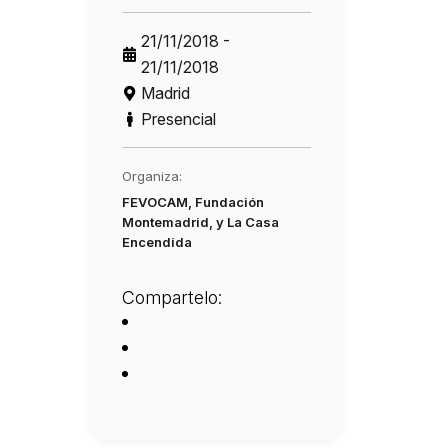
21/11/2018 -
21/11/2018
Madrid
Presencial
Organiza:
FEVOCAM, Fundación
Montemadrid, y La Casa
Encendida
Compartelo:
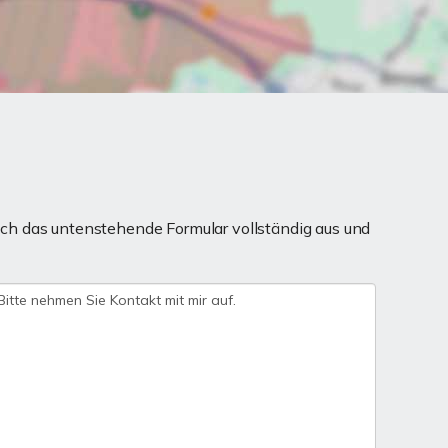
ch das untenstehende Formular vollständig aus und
────────────────────
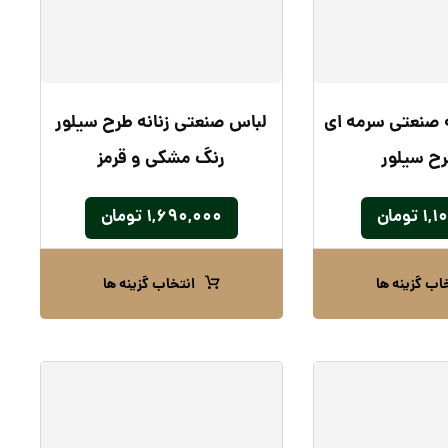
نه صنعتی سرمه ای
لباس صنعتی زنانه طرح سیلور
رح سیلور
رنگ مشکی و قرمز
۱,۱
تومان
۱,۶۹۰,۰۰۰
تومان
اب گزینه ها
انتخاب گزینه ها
────────────────────
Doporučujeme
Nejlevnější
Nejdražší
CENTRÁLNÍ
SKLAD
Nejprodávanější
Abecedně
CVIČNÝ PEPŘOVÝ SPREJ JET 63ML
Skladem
────────────────────
All that is wanted is a faithful reproduction of the line above with "لباس صنعتی زنانه طرح سیلور", the line with "انتخاب گزینه ها", and every line in between.

لباس صنعتی زنانه طرح سیلور
رح سیلور
رنگ مشکی و قرمز
۱,۱
تومان
۱,۶۹۰,۰۰۰
تومان
اب گزینه ها
انتخاب گزینه ها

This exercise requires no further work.